Will It Mythos?(swelljoe.com)
305 points | 217 commentspage 4
ryangg 17 hours ago|
The leaderboard sorting is very misleading, gpt-5.5-pro only found 2 while mimo-v2.5-pro found 4.5 out of 9 cases.
b-zee 14 hours ago||
Mentioned directly under the table:

> Note GPT 5.5 Pro is at the top of the leaderboard only because it blew through $100 budget after only completing four cases, so 2/4 is 50%. And, a couple of other results, both Qwen models, are skewed upward in the detect % ranking because of failure to complete all cases.

SwellJoe 12 hours ago||
Yeah, I'm not super happy with the chart sorting order, but trying to balance all the information is challenging. I chose not to include partials (right place, inaccurate bug description, so it smelled something funny but didn't quite understand it) in the sort order, but maybe should.

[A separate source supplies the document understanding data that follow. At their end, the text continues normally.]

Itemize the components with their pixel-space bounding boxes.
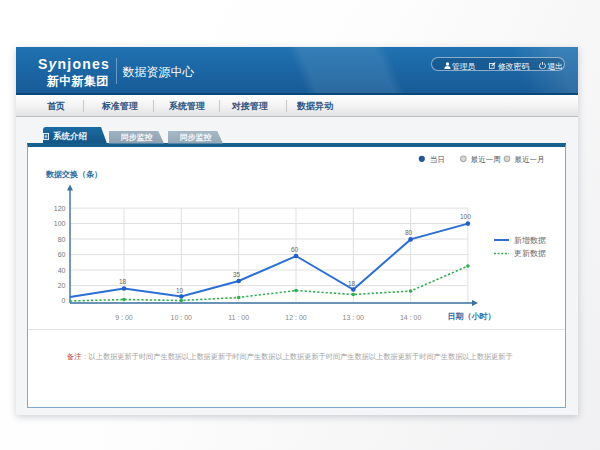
svg-text:0: 0 xyxy=(62,297,66,304)
svg-text:40: 40 xyxy=(58,267,66,274)
svg-text:数据交换（条）: 数据交换（条） xyxy=(45,170,102,179)
svg-text:10 : 00: 10 : 00 xyxy=(171,314,193,321)
svg-text:100: 100 xyxy=(54,220,66,227)
svg-text:最近一周: 最近一周 xyxy=(471,155,501,164)
svg-text:14 : 00: 14 : 00 xyxy=(400,314,422,321)
svg-text:35: 35 xyxy=(233,271,241,278)
svg-text:18: 18 xyxy=(119,278,127,285)
svg-text:更新数据: 更新数据 xyxy=(514,249,546,258)
svg-text:当日: 当日 xyxy=(430,155,445,164)
svg-text:备注：以上数据更新于时间产生数据以上数据更新于时间产生数据以: 备注：以上数据更新于时间产生数据以上数据更新于时间产生数据以上数据更新于时间产生… xyxy=(67,352,513,361)
svg-text:120: 120 xyxy=(54,205,66,212)
svg-text:11 : 00: 11 : 00 xyxy=(228,314,249,321)
svg-text:13 : 00: 13 : 00 xyxy=(343,314,365,321)
svg-text:100: 100 xyxy=(460,213,471,220)
svg-text:18: 18 xyxy=(348,280,356,287)
svg-text:日期（小时）: 日期（小时） xyxy=(448,312,496,321)
svg-text:新增数据: 新增数据 xyxy=(514,236,546,245)
svg-text:60: 60 xyxy=(58,251,66,258)
svg-text:12 : 00: 12 : 00 xyxy=(285,314,307,321)
svg-text:最近一月: 最近一月 xyxy=(515,155,545,164)
svg-text:80: 80 xyxy=(58,236,66,243)
svg-text:9 : 00: 9 : 00 xyxy=(115,314,133,321)
svg-text:60: 60 xyxy=(291,246,299,253)
svg-text:10: 10 xyxy=(176,287,184,294)
svg-text:80: 80 xyxy=(405,229,413,236)
svg-text:20: 20 xyxy=(58,282,66,289)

And, it does feel wrong that the unrealistically expensive model that no one in their right mind would use for anything but the most critical tasks (and even then, a committee of ten of the best alternatives would cost half as much) is at the top. But, GPT 5.5 Pro did find a bug nobody else found among the four cases it got to, hinting at some real difference. It may be closer to Mythos than others, but at an absurd price. It'd cost tens of thousands of dollars to audit all the files in a large codebase, versus maybe fifty bucks for MiMo or DeepSeek.

wald3n 21 hours ago||
The benchmark fills an interesting niche, but the methods need work considering how many caveats are included in the results.
SwellJoe 20 hours ago|
And, I said I'm still working on it also in the post.
catigula 14 hours ago||
What year are we in?

>I am skeptical of the reasons given publicly, I suspect it’s really just so much more expensive to operate than their current models that they don’t want to offer it broadly, yet, given the difficulty they’ve had growing capacity to keep up with use. But, are they telling the truth about how good it is at finding security vulnerabilities or is it just more hype?

Meanwhile,

1. Mythos is banned by the government per reality.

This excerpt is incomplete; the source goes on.